My question is concerns how to think about a certian variable. I'm torn because my textbook offers a point of view I disagree with. This almost always means I'm wrong of course, but I can't figure out why.
problem details:
So picture a box under a semicircle.
Starting with area and perimeter, I get $A=\frac12 \pi r^2 +2rh$, and $p= 2r+2h+\pi r$. Solving for h in p I get $h=\frac12 \left[ p-(2+ \pi )r \right]$, leading to $A(r) = pr-(2+ \frac12 \pi ) r^2$ ... Speeding through this because none of it is controversial.
My question is about the fate of p when differentiating A wrt r. Specifically whether p should be considered a constant or not.

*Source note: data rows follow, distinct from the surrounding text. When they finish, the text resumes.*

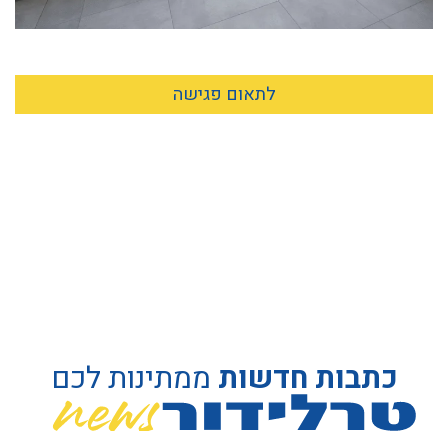
לתאום פגישה
כתבות חדשות
ממתינות לכם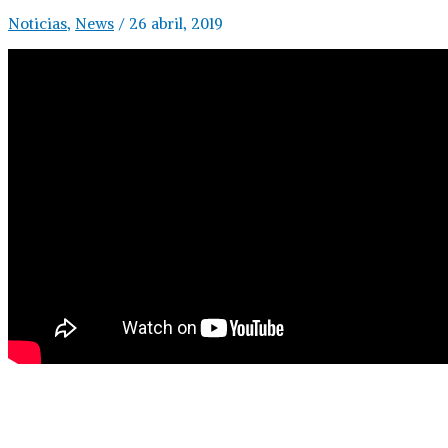
Noticias
,
News
/
26 abril, 2019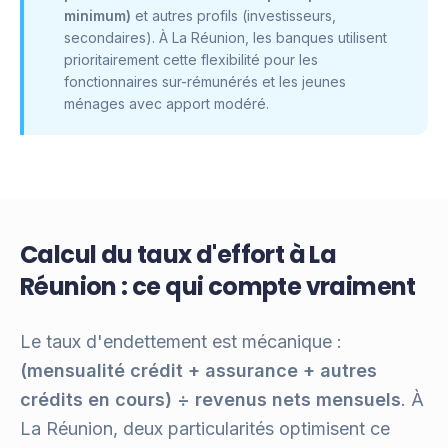
minimum)
et autres profils (investisseurs,
secondaires). À La Réunion, les banques utilisent
prioritairement cette flexibilité pour les
fonctionnaires sur-rémunérés et les jeunes
ménages avec apport modéré.
Calcul du taux d'effort à La
Réunion : ce qui compte vraiment
Le taux d'endettement est mécanique :
(mensualité crédit + assurance + autres
crédits en cours) ÷ revenus nets mensuels
. À
La Réunion, deux particularités optimisent ce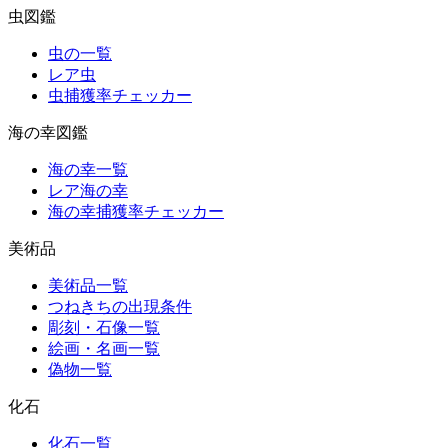
虫図鑑
虫の一覧
レア虫
虫捕獲率チェッカー
海の幸図鑑
海の幸一覧
レア海の幸
海の幸捕獲率チェッカー
美術品
美術品一覧
つねきちの出現条件
彫刻・石像一覧
絵画・名画一覧
偽物一覧
化石
化石一覧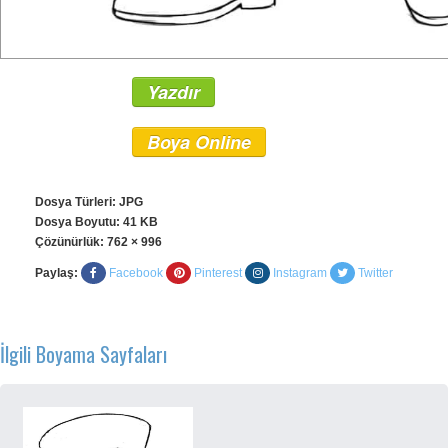
Yazdır
Boya Online
Dosya Türleri: JPG
Dosya Boyutu: 41 KB
Çözünürlük:
762 × 996
Paylaş:
Facebook
Pinterest
Instagram
Twitter
İlgili Boyama Sayfaları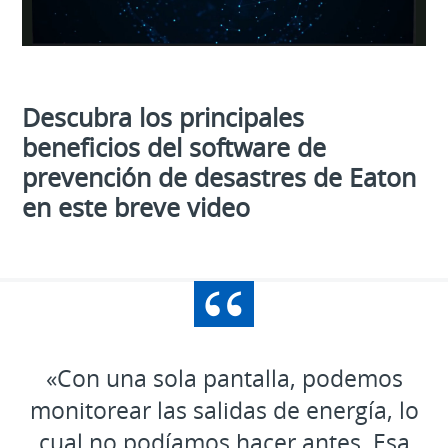
Video
Descubra los principales
beneficios del software de
prevención de desastres de Eaton
en este breve video
«Con una sola pantalla, podemos
monitorear las salidas de energía, lo
cual no podíamos hacer antes. Esa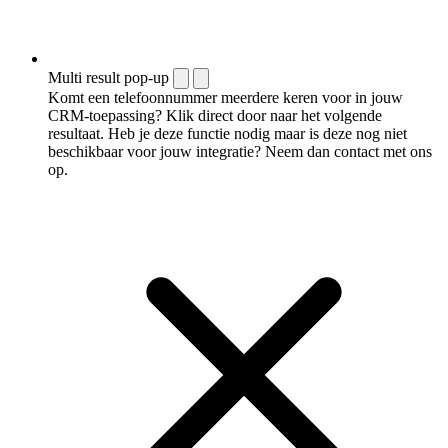
Multi result pop-up
Komt een telefoonnummer meerdere keren voor in jouw
CRM-toepassing? Klik direct door naar het volgende
resultaat. Heb je deze functie nodig maar is deze nog niet
beschikbaar voor jouw integratie? Neem dan contact met ons
op.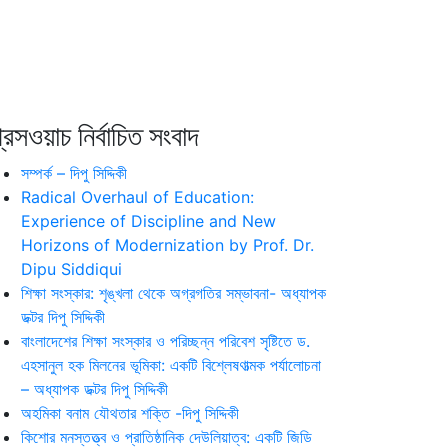
রেসওয়াচ নির্বাচিত সংবাদ
সম্পর্ক – দিপু সিদ্দিকী
Radical Overhaul of Education:
Experience of Discipline and New
Horizons of Modernization by Prof. Dr.
Dipu Siddiqui
শিক্ষা সংস্কার: শৃঙ্খলা থেকে অগ্রগতির সম্ভাবনা- অধ্যাপক
ডক্টর দিপু সিদ্দিকী
বাংলাদেশের শিক্ষা সংস্কার ও পরিচ্ছন্ন পরিবেশ সৃষ্টিতে ড.
এহসানুল হক মিলনের ভূমিকা: একটি বিশ্লেষণাত্মক পর্যালোচনা
– অধ্যাপক ডক্টর দিপু সিদ্দিকী
অহমিকা বনাম যৌথতার শক্তি -দিপু সিদ্দিকী
কিশোর মনস্তত্ত্ব ও প্রাতিষ্ঠানিক দেউলিয়াত্ব: একটি জিডি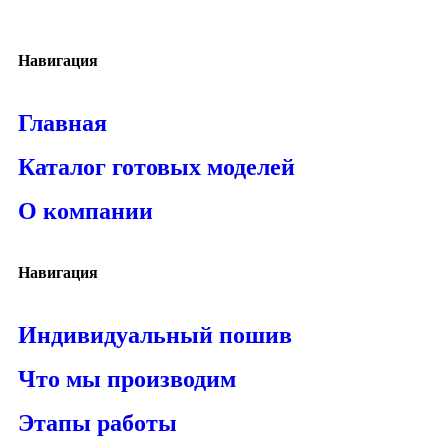
Навигация
Главная
Каталог готовых моделей
О компании
Навигация
Индивидуальный пошив
Что мы производим
Этапы работы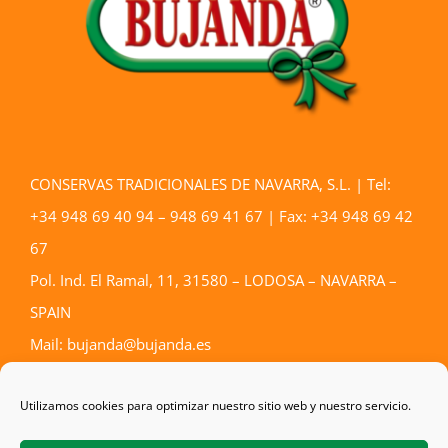
CONSERVAS TRADICIONALES DE NAVARRA, S.L. | Tel:
+34 948 69 40 94 – 948 69 41 67 | Fax: +34 948 69 42
67
Pol. Ind. El Ramal, 11, 31580 – LODOSA – NAVARRA –
SPAIN
Mail: bujanda@bujanda.es
Aviso Legal
–
Política de privacidad
–
Política de cookies
Utilizamos cookies para optimizar nuestro sitio web y nuestro servicio.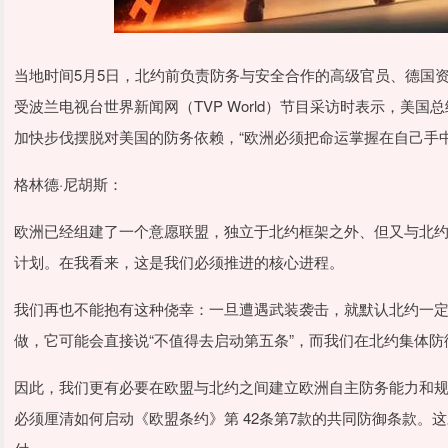
当地时间5月5日，北约前负责防务与安全合作的高级官员、德国资深安全问
受波兰电视台世界新闻网‌（TVP World）节目采访时表示，
加快步伐摆脱对美国的防务依赖，“欧洲必须把命运掌握在自己手中
格林德·尼胡斯：
欧洲已经组建了一个意愿联盟，独立于北约框架之外、但又与北
计划。在我看来，这是我们必须推进的核心进程。
我们再也不能抱有这种侥幸：一旦遭遇武装袭击，就默认北约一
做，它可能会直接说“不值得去启动第五条”，而我们在北约集体
因此，我们更有必要在欧盟与北约之间建立欧洲自主防务能力和
必须厘清如何启动《欧盟条约》第 42条第7款的共同防御条款。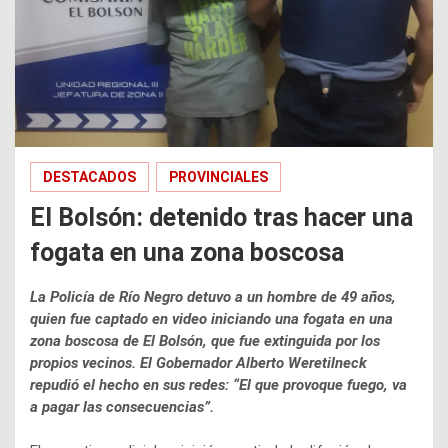
DESTACADOS
PROVINCIALES
El Bolsón: detenido tras hacer una
fogata en una zona boscosa
La Policía de Río Negro detuvo a un hombre de 49 años,
quien fue captado en video iniciando una fogata en una
zona boscosa de El Bolsón, que fue extinguida por los
propios vecinos. El Gobernador Alberto Weretilneck
repudió el hecho en sus redes: “El que provoque fuego, va
a pagar las consecuencias”.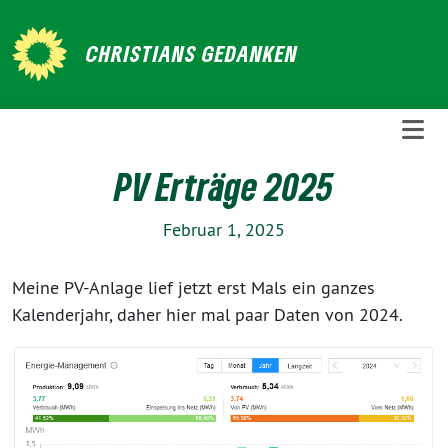
Weiter
zum
CHRISTIANS GEDANKEN
Inhalt
PV Erträge 2025
Februar 1, 2025
Meine PV-Anlage lief jetzt erst Mals ein ganzes
Kalenderjahr, daher hier mal paar Daten von 2024.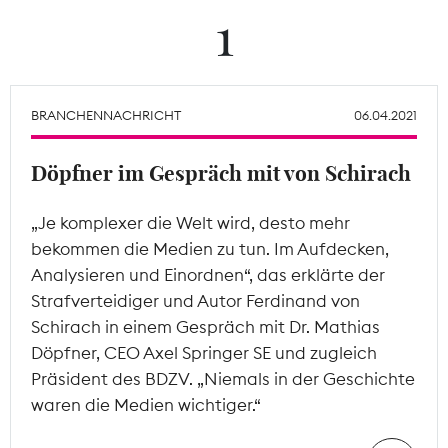
1
Theodor-Wolff-Preis
Wächterpreis
BRANCHENNACHRICHT
06.04.2021
ALLE THEMEN
Döpfner im Gespräch mit von Schirach
Mitgliederbereich
„Je komplexer die Welt wird, desto mehr
bekommen die Medien zu tun. Im Aufdecken,
Analysieren und Einordnen“, das erklärte der
Strafverteidiger und Autor Ferdinand von
Schirach in einem Gespräch mit Dr. Mathias
Döpfner, CEO Axel Springer SE und zugleich
Präsident des BDZV. „Niemals in der Geschichte
waren die Medien wichtiger.“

The book says constant, so when differentiating A(r) it gives a tidy answer wrt p.
My feeling is p would be more accurately differentiated with respect to r when A'(r) is calculated.
the derivative of A(r) as the book has it
$$ \begin{align} A(r) &= pr-(2+ \frac12 \pi ) r^2 \longrightarrow\\ A'(r) &= p - 2(2 + \frac12 \pi)r \\ &= p - (4 + \pi)r \\ \end{align} $$
the derivative of A(r) as I have been looking at it
$$ \begin{align} A(r) &= pr-(2+ \frac12 \pi ) r^2 \longrightarrow \\ \tfrac{d}{dr} A(r) &= \tfrac{d}{dr} pr - \tfrac{d}{dr} (2 + \frac12 \pi)r^2\\ \tfrac{dA}{dr} &= \tfrac{dp}{dr} r + p \cdot 1 - (4+\pi)r \\ \tfrac{dA}{dr} &= \tfrac{dp}{dr} r + p - (4+\pi)r \\ \end{align} $$
When I consider the perimeter I think of it as non-constant. If we were asked to differentiate p we would have done so with respect to r and h.
This all strongly suggests to me that the books answer to A(r) is wrong... but as I say usually the yolk’s on me!